L'Enquête nationale sur les femmes et les filles autochtones disparues et assassinées a commencé ce matin une semaine d'audiences à Montréal.

Il s'agit du deuxième passage de la commission d'enquête itinérante au Québec après Uashat-Maliotenam, près de Sept-Îles, cet été.

En lever de rideau, la commissaire Michele Audet a souligné que 740 familles ont raconté leur histoire au cours des neuf derniers mois. Quelque 600 autres familles ont manifesté leur désir de s'exprimer, d'où la demande de prolongation du mandat de deux ans faite la semaine dernière au gouvernement.

C'est une femme mohawk, Cheryl McDonald, qui a été la première à témoigner aujourd'hui.

Elle a raconté la disparition de sa soeur Carleen en septembre 1988. Le corps de la jeune mère de trois enfants a été découvert dans la forêt par hasard par un chasseur sept semaines plus tard. Elle s'était suicidée. 

« Elle est partie au milieu de la nuit. Je me demande encore pourquoi elle nous a quittés. Pourquoi elle a quitté ses enfants ? Pourquoi elle a quitté nos parents? »

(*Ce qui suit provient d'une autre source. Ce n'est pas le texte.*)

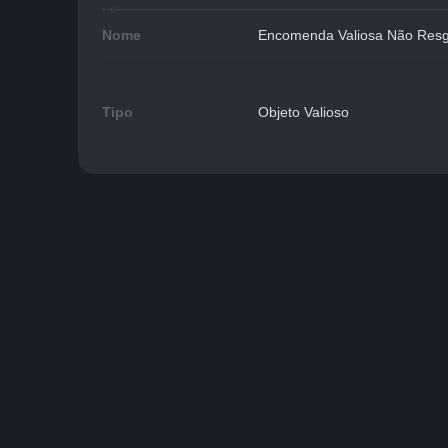
Nome
Encomenda Valiosa Não Res
Tipo
Objeto Valioso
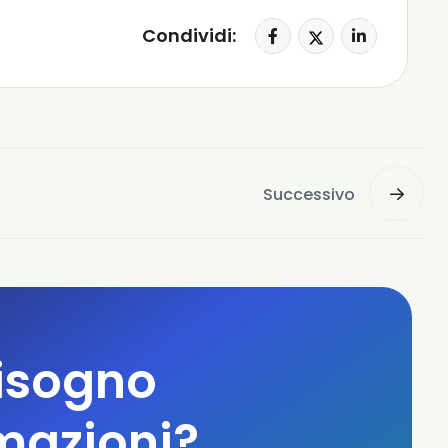
Condividi:
Successivo
isogno
mazioni?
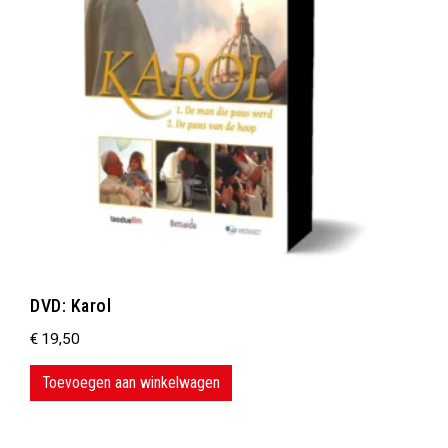
DVD: Karol
€
19,50
Toevoegen aan winkelwagen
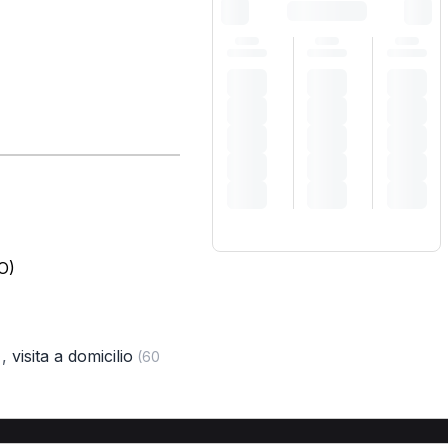
O)
,
visita a domicilio
)
(60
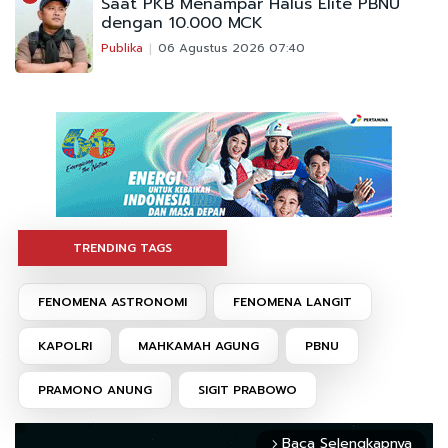
Saat PKB Menampar Halus Elite PBNU
dengan 10.000 MCK
Publika
06 Agustus 2026 07:40
TRENDING TAGS
FENOMENA ASTRONOMI
FENOMENA LANGIT
KAPOLRI
MAHKAMAH AGUNG
PBNU
PRAMONO ANUNG
SIGIT PRABOWO
Baca Selengkapnya
arrow_forward_ios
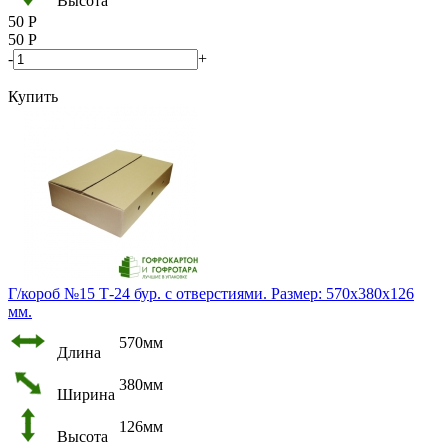
Высота
50
Р
50
Р
-
+
Купить
Г/короб №15 Т-24 бур. с отверстиями. Размер: 570х380х126
мм.
570мм
Длина
380мм
Ширина
126мм
Высота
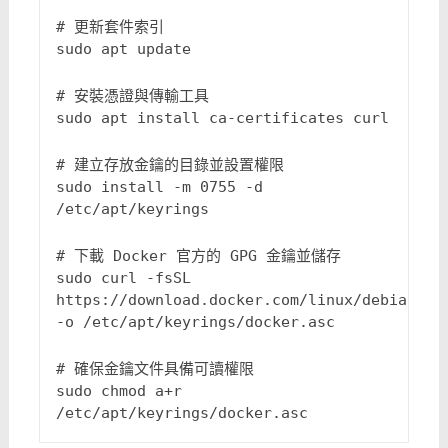
# 更新套件索引
sudo apt update

# 安裝憑證與傳輸工具
sudo apt install ca-certificates curl

# 建立存放金鑰的目錄並設置權限
sudo install -m 0755 -d 
/etc/apt/keyrings

# 下載 Docker 官方的 GPG 金鑰並儲存
sudo curl -fsSL 
https://download.docker.com/linux/debian/gpg
-o /etc/apt/keyrings/docker.asc

# 確保金鑰文件具備可讀權限
sudo chmod a+r 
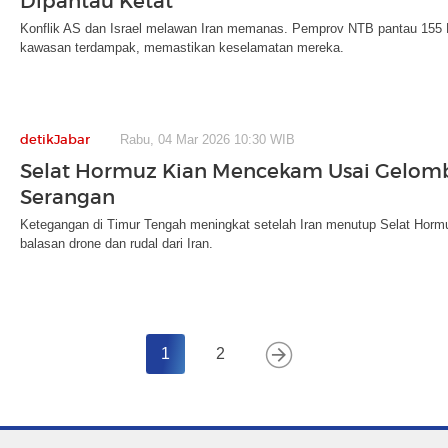
Dipantau Ketat
Konflik AS dan Israel melawan Iran memanas. Pemprov NTB pantau 155 
kawasan terdampak, memastikan keselamatan mereka.
detikJabar
Rabu, 04 Mar 2026 10:30 WIB
Selat Hormuz Kian Mencekam Usai Gelom
Serangan
Ketegangan di Timur Tengah meningkat setelah Iran menutup Selat Horm
balasan drone dan rudal dari Iran.
1
2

La jeune maman venait de rompre avec le père de ses enfants. Elle vivait une peine d'amour.

Dans un témoignage empreint d'émotion, Cheryl McDonald a parlé du milieu entaché de violence dans lequel elle a grandi. Elle a parlé des abus que sa soeur a vécus aux mains de son conjoint.

« Ce n'est que dans les semaines avant sa mort qu'elle a vraiment commencé à en parler, a confié sa soeur. Elle a même avoué qu'elle avait été hospitalisée parce qu'il l'avait battue. (...) Il la contrôlait physiquement et émotionnellement. »

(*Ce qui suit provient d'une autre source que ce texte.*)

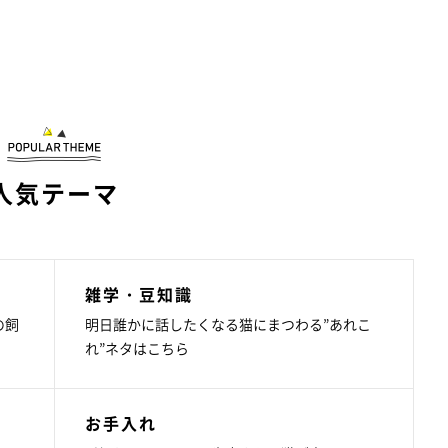
人気テーマ
雑学・豆知識
の飼
明日誰かに話したくなる猫にまつわる”あれこ
れ”ネタはこちら
お手入れ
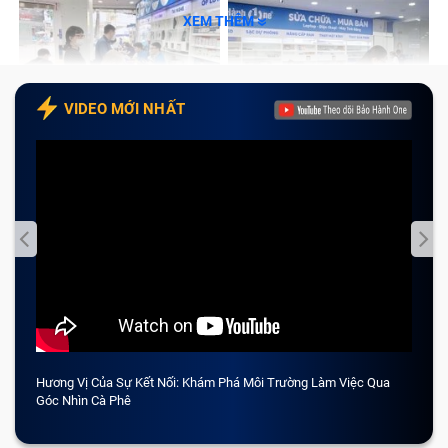
XEM THÊM
VIDEO MỚI NHẤT
Hương Vị Của Sự Kết Nối: Khám Phá Môi Trường Làm Việc Qua
CẢM 
Góc Nhìn Cà Phê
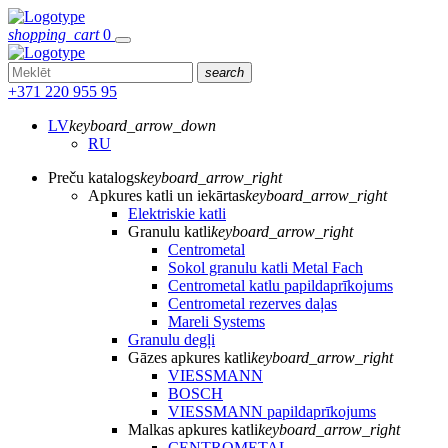
shopping_cart
0
search
+371 220 955 95
LV
keyboard_arrow_down
RU
Preču katalogs
keyboard_arrow_right
Apkures katli un iekārtas
keyboard_arrow_right
Elektriskie katli
Granulu katli
keyboard_arrow_right
Centrometal
Sokol granulu katli Metal Fach
Centrometal katlu papildaprīkojums
Centrometal rezerves daļas
Mareli Systems
Granulu degļi
Gāzes apkures katli
keyboard_arrow_right
VIESSMANN
BOSCH
VIESSMANN papildaprīkojums
Malkas apkures katli
keyboard_arrow_right
CENTROMETAL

À un moment, la situation était devenue assez grave pour que les grands-parents prennent les enfants chez eux.

Mme McDonald a aussi raconté les pénibles semaines de la disparition de Carleen.

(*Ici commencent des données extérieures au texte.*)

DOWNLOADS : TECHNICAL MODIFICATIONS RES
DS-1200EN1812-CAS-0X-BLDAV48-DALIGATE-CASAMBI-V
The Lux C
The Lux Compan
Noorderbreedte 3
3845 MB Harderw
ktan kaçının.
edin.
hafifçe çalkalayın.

« Je sais que des familles attendent de retrouver leur proche depuis des dizaines d'années. Mais durant ces sept semaines, nous ne pouvions plus fonctionner. Mes soeurs perdaient leur emploi parce qu'elles manquaient trop. »

« Ma soeur s'est suicidée. Je suis la seule qui le dit comme ça. Au début, je passais dans ma tête de meurtre à suicide et encore à meurtre. »

Cheryl a admis avoir toujours soupçonné que son beau-frère savait que sa soeur allait s'enlever la vie et où elle se trouvait et qu'il n'a rien dit. Il est le dernier à qui Carleen aurait parlé le soir de sa mort.

Plusieurs jours après la découverte du corps, la famille s'est rendue sur les lieux du drame pour découvrir avec effroi que la police de la communauté d'Akwasasne, en charge de l'enquête, avait abandonné sur place la couverture sur laquelle avait été couchée la victime ainsi que sa chevelure entière, qui s'était détachée du squelette.

« Je sais que la police ne reçoit pas beaucoup de financement, mais ils auraient pu demander de l'aide à un autre corps de police ! »

Mme McDonald a raconté comment sa famille a passé des années à ne pas visiter la tombe de la défunte tellement cela faisait mal.

Les audiences publiques se poursuivent jusqu'à vendredi à l'hôtel Bonaventure.